John Malone’s Liberty Global has upped its stake in British broadcaster ITV to 9.9% from 6.4%. Liberty acquired its stake last July from Rupert Murdoch’s then BSkyB — now called Sky — for $824 million.
ITV is the home of ratings juggernaut Downton Abbey and has been on an aggressive acquisitions spree of late. In June, the company acquired Boom Supervisory Limited, the holding company of Brit TV production banner Twofour Group. The seller was majority shareholder LDC, the private equity arm of Lloyds Banking Group; ITV paid an initial cash consideration of $86 million for 75% of the group. The deal includes a put-and-call option for the remaining 25% that can be exercised at the end of 2017 and between the end of 2019 and 2021.
Additionally, ITV also took full control of Mammoth Screen in June and closed a deal in March to acquire 100% of John De Mol’s Talpa in a deal worth an initial $530 million.

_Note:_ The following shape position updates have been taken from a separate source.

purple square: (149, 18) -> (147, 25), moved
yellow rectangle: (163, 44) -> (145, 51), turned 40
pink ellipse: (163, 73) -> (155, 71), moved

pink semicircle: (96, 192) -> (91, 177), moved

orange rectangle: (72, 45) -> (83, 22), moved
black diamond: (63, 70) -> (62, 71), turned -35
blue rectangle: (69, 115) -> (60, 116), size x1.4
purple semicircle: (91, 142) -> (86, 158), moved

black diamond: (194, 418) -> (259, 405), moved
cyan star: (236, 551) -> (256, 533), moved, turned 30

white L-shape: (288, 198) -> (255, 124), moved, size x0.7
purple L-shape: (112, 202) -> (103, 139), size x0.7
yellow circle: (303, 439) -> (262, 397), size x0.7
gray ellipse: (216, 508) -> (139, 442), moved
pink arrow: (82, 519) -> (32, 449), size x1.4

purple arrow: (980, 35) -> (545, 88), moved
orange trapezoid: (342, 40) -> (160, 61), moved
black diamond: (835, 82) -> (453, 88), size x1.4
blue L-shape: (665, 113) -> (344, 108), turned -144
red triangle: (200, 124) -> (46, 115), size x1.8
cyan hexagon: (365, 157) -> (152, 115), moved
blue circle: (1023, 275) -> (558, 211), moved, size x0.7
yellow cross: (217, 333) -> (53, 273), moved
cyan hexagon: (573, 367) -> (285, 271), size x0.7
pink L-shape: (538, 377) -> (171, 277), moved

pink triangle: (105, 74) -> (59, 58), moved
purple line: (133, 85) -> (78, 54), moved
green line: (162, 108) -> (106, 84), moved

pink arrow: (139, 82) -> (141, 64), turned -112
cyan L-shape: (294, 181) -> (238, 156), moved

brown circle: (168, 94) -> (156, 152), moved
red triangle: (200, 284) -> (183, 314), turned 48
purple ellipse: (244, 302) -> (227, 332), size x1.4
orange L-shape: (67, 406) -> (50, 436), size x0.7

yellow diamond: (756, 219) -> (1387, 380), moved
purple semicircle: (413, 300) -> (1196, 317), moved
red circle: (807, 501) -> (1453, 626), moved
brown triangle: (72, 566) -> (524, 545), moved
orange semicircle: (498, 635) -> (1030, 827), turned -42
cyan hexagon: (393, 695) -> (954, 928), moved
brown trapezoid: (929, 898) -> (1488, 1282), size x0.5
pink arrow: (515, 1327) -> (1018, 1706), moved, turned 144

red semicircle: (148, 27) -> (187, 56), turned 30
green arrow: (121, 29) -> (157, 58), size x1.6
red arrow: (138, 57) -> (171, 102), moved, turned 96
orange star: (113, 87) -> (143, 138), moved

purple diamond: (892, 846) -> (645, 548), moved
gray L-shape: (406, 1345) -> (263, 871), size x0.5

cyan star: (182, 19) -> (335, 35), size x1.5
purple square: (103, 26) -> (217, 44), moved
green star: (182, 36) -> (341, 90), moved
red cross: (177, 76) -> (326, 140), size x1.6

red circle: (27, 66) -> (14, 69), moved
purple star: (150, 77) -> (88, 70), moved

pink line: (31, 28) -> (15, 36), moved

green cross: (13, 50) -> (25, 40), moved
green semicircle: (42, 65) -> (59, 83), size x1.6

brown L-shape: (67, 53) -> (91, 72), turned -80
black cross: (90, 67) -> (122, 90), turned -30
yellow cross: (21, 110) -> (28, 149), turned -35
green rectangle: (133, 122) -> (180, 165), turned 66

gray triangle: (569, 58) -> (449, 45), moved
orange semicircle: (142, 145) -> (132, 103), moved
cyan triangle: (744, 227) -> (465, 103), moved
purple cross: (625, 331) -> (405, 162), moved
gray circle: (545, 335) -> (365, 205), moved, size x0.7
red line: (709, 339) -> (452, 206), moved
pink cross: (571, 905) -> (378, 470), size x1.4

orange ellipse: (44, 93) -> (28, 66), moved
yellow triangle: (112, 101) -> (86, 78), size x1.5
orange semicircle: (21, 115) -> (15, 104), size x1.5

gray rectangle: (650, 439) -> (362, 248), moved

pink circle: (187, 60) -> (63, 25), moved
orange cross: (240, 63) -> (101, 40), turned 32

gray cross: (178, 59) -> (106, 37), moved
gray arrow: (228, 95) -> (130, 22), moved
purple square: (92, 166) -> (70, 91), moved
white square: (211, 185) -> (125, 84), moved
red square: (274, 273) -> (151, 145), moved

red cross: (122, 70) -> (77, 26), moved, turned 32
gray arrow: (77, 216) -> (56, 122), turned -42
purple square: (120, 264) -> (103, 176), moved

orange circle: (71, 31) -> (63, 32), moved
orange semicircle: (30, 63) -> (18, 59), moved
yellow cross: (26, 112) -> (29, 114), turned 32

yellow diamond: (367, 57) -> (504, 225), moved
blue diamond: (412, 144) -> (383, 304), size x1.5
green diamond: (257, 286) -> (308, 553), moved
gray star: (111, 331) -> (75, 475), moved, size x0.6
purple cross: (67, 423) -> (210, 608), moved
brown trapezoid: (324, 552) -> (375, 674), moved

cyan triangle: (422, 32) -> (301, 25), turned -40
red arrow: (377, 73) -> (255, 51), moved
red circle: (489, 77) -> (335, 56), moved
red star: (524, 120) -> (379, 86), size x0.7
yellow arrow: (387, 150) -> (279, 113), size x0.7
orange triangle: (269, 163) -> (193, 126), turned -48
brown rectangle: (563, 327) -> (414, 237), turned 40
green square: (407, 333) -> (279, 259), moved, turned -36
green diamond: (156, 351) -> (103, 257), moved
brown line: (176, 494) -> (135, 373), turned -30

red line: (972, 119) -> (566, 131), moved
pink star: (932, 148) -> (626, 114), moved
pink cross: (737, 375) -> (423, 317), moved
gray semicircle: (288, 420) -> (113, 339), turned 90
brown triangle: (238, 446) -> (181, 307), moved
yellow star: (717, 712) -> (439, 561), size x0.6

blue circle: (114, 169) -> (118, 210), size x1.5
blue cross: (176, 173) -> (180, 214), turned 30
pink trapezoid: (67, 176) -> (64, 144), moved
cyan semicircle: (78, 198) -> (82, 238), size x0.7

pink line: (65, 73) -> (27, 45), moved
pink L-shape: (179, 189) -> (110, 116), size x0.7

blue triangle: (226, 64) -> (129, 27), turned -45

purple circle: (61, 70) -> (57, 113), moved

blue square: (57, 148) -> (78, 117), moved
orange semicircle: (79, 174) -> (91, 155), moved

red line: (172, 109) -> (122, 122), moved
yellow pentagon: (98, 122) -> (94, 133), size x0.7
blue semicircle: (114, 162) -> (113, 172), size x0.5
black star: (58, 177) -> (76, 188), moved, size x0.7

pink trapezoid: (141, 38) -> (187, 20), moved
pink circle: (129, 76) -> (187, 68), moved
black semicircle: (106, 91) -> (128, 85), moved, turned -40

In the past two years, the company has bought a string of U.S. and UK production companies, including Big Talk, The Garden and Leftfield Entertainment. One deal that appears to have fallen by the wayside, however, is the mooted purchase of the Weinstein Co’s TV division.
Malone’s Liberty Global has been on its own expansionist tear, closing a deal to acquire Ireland’s TV3 in July. Liberty Global is the largest cable company in the world, with 27 million customers across 14 countries. Assets include Virgin Media, Unity Media and Ziggo. The company is looking to diversify its offering by owning more wireless assets so it can get into the quad play business, offering TV, landline phone, broadband Internet and wireless service.
It has steadily increased its presence in the UK market, buying pay-TV and broadband company Virgin Media for $24 billion in 2013 in addition to its ITV stake. The company is also currently in talks with Vodafone over an asset sharing agreement with the telco that some believe may lead to Liberty’s eventual takeover of the company. Vodafone reps have denied the talks are related to an acquisition.
Liberty Global, along with Discovery Communications, closed a deal last May to acquire production powerhouse All3Media, which in turn this March closed a deal to acquire Sam Mendes’ Neal Street Productions.
“Given ITV’s operating and stock price performance, we were able to increase our stake to 9.9% with no incremental investment by hedging our existing equity position,” Liberty Global CEO Mike Fries said. “This investment remains an opportunistic one for us in our largest market. ITV is a well-run company with attractive growth potential, and we are pleased to increase our position as their largest shareholder.”
Liberty Global reps confirmed it does not intend to take control over ITV, although it reserves its rights to look at all options in the future.